By Orville Williams
The Barbuda Council is defending its actions after coming under scrutiny from the National Office of Disaster Services (NODS) for the alleged mishandling of donated medical equipment.
On Tuesday, NODS Director Philmore Mullin criticised the Barbudans while referencing images posted to the social media accounts of NODS and Prime Minister Gaston Browne.
The images showed critical items, including hospital beds, walking assistance devices and a wheelchair, all laid outside at the mercy of the elements in a sandy area.
“This is after several weeks of continued dialogue and placing a call to Barbudans [on] how important it is to get the medical items into the renovated space at the hospital,” Mullin said.
“I was very disappointed when I saw the photos, [because] we have been reaching out in one shape or the other.
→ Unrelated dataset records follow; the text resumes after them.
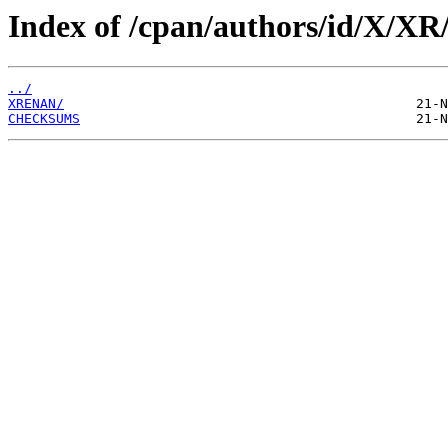
Index of /cpan/authors/id/X/XR
../
XRENAN/
CHECKSUMS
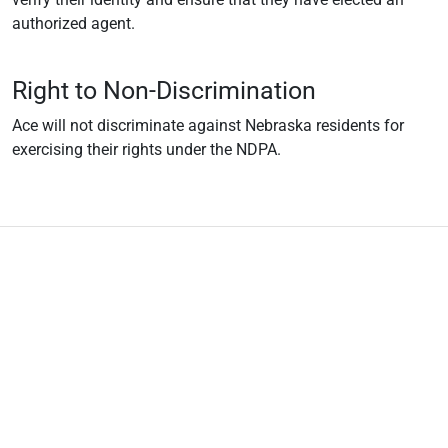
authorized agent.
Right to Non-Discrimination
Ace will not discriminate against Nebraska residents for
exercising their rights under the NDPA.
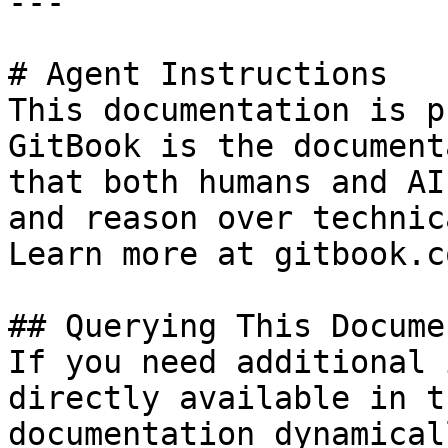
---

# Agent Instructions

This documentation is p
GitBook is the document
that both humans and AI
and reason over technic
Learn more at gitbook.co
## Querying This Docume
If you need additional 
directly available in t
documentation dynamical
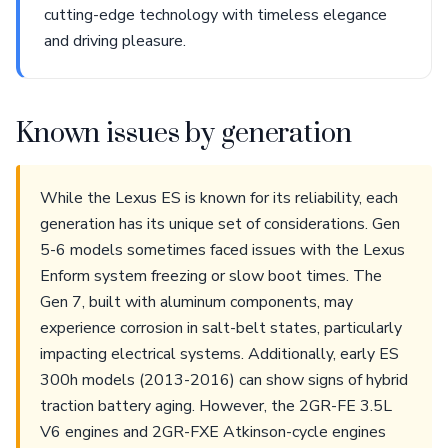
cutting-edge technology with timeless elegance
and driving pleasure.
Known issues by generation
While the Lexus ES is known for its reliability, each
generation has its unique set of considerations. Gen
5-6 models sometimes faced issues with the Lexus
Enform system freezing or slow boot times. The
Gen 7, built with aluminum components, may
experience corrosion in salt-belt states, particularly
impacting electrical systems. Additionally, early ES
300h models (2013-2016) can show signs of hybrid
traction battery aging. However, the 2GR-FE 3.5L
V6 engines and 2GR-FXE Atkinson-cycle engines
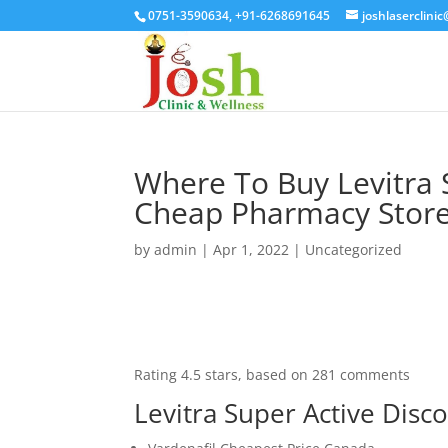
0751-3590634, +91-6268691645
joshlaserclini
Where To Buy Levitra 
Cheap Pharmacy Store 
by
admin
|
Apr 1, 2022
| Uncategorized
Rating
4.5
stars, based on
281
comments
Levitra Super Active Disco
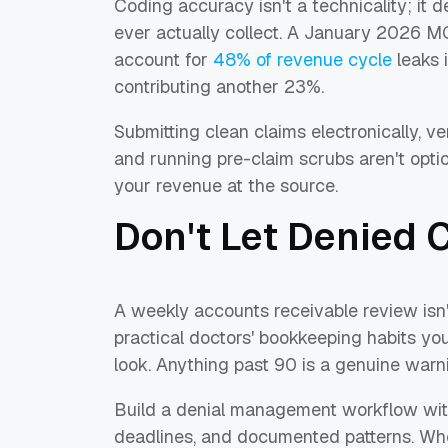
Coding accuracy isn't a technicality; i
ever actually collect. A January 2026 M
account for
48% of revenue cycle
leaks 
contributing another 23%.
Submitting clean claims electronically, 
and running pre-claim scrubs aren't opti
your revenue at the source.
Don't Let Denied 
A weekly accounts receivable review isn'
practical doctors' bookkeeping habits yo
look. Anything past 90 is a genuine warni
Build a denial management workflow wit
deadlines, and documented patterns. Whe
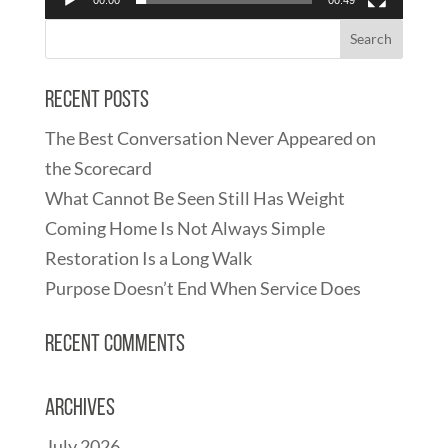
Recent Posts
The Best Conversation Never Appeared on
the Scorecard
What Cannot Be Seen Still Has Weight
Coming Home Is Not Always Simple
Restoration Is a Long Walk
Purpose Doesn’t End When Service Does
Recent Comments
Archives
July 2026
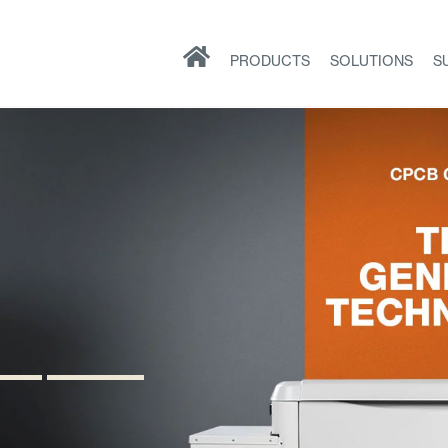
PRODUCTS
SOLUTIONS
S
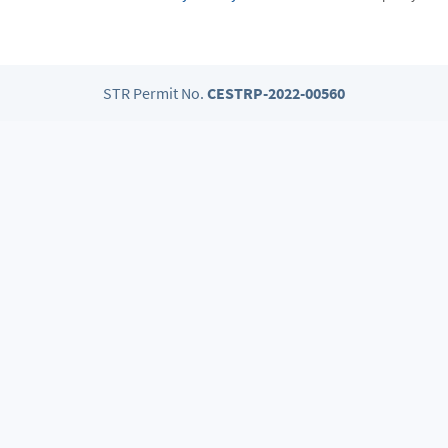
STR Permit No.
CESTRP-2022-00560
Members of my staff [have been] in contact with the Barbudans, to impress upon them to get these things inside because of the weather and so on and some of the items as you can see, are still outside.”
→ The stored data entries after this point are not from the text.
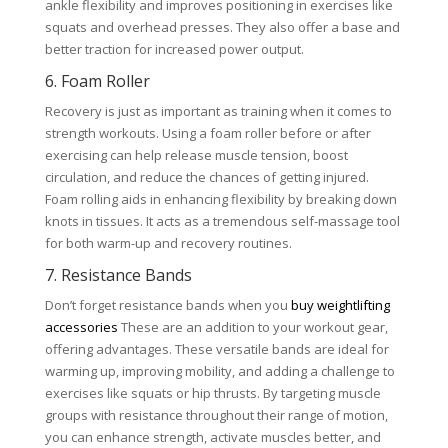
ankle flexibility and improves positioning in exercises like
squats and overhead presses. They also offer a base and
better traction for increased power output.
6. Foam Roller
Recovery is just as important as training when it comes to
strength workouts. Using a foam roller before or after
exercising can help release muscle tension, boost
circulation, and reduce the chances of getting injured.
Foam rolling aids in enhancing flexibility by breaking down
knots in tissues. It acts as a tremendous self-massage tool
for both warm-up and recovery routines.
7. Resistance Bands
Don’t forget resistance bands when you
buy weightlifting
accessories
These are an addition to your workout gear,
offering advantages. These versatile bands are ideal for
warming up, improving mobility, and adding a challenge to
exercises like squats or hip thrusts. By targeting muscle
groups with resistance throughout their range of motion,
you can enhance strength, activate muscles better, and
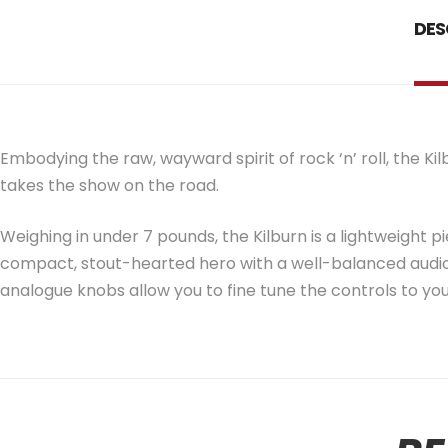
DES
Embodying the raw, wayward spirit of rock ‘n’ roll, the K
takes the show on the road.
Weighing in under 7 pounds, the Kilburn is a lightweight pi
compact, stout-hearted hero with a well-balanced audio
analogue knobs allow you to fine tune the controls to you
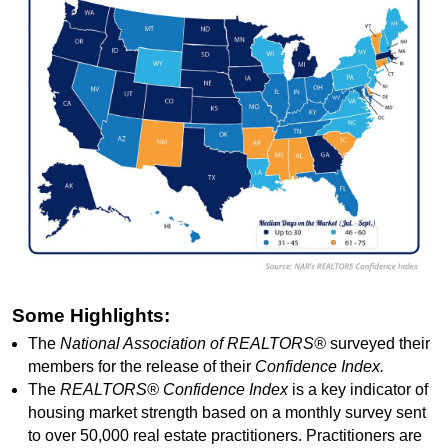
Some Highlights:
The
National Association of REALTORS®
surveyed their
members for the release of their
Confidence Index.
The
REALTORS® Confidence Index
is a key indicator of
housing market strength based on a monthly survey sent
to over 50,000 real estate practitioners. Practitioners are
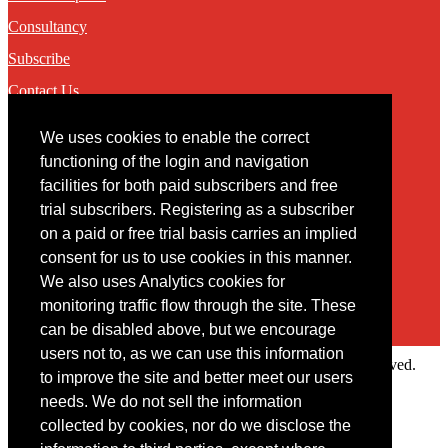
Consultancy
Subscribe
Contact Us
We uses cookies to enable the correct
Contact
functioning of the login and navigation
facilities for both paid subscribers and free
You may contact us via our online
contact form
trial subscribers. Registering as a subscriber
on a paid or free trial basis carries an implied
consent for us to use cookies in this manner.
We also uses Analytics cookies for
monitoring traffic flow through the site. These
can be disabled above, but we encourage
users not to, as we can use this information
Copyright © 2022 Intelligence Research Ltd. All rights reserved.
to improve the site and better meet our users
×
needs. We do not sell the information
collected by cookies, nor do we disclose the
Member Area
“I don’t know if it’s a lack of appreciation, they don’t care or that’s just the norm in Barbuda. I’ve been saying to you – look – the items for the hospital need to go to the hospital so that the technician can do the installation. Some of these items, they’re in storage from 2018, the year after Irma struck Barbuda.”
However, in response to the criticisms, Barbuda Council Secretary Paul Nedd suggested that ineffective communication and logistical planning were to blame for the situation.
“We received the phone call from Mr Mullin the day before, when the barge was already on its way to Barbuda with some items he has been storing [NODS}. I, personally – as secretary of the Barbuda Council – was called by my Chair, to say that these items were on their way.
“We had no forward planning, we had no forward information, except when the items were on the way to Barbuda. So, when I got to the dock, the barge was already [there] and the [items] were already off-loaded – a full barge of items for the Hanna Thomas hospital,” Nedd said.
The Barbuda councilman also bemoaned the condition of the items upon receipt, disclosing that the council actually considered refusing them initially.
“The items that NODS speaks about, that the Prime Minister speaks about, they were in Antigua since 2018, after Hurricane Irma and they reached Barbuda in July 2020.
“When we got to the dock [and] looked at the items, we were very absolutely disappointed, we were flabbergasted [at their] condition. They were broken, they were kept in an area where dust and open atmospheric conditions – the elements – had an opportunity to destroy and took control of all the items,” Nedd explained.
“We looked at them and to be honest with you, we made a decision as to whether we are going to keep them or not. Bearing in mind we understood they were donated from an overseas donor, we agreed [to] keep them and look at them [to] see what is good and what is not.”
Amid the discontent shared by both parties, avoiding offending donors is one issue that they appear to agree on.
In his comments, Mullin shared his concerns that situations like this could affect the willingness of donors, saying that “when donors realise that is what is happening to their hard-earned donations, we’re going to have a rough time attracting assistance after a disaster”.
Nedd, on the other hand, explained that they would be contacting the donors to share what has been happening, once the items are repaired.
“We got to employ a body man [vehicle spray painter] to look after the materials, to look after the beds, to respray them and make sure that they’re ready to go into what is considered a brand-new hospital – donated by the people of India. “We actually took a decision as to whether we would send them back to NODS, but we decided no, because it wouldn’t look good to the donors. So, we kept them and we agreed we will fix them and we will send a contrast as to what we received to what we repair, to the donors,” Nedd added.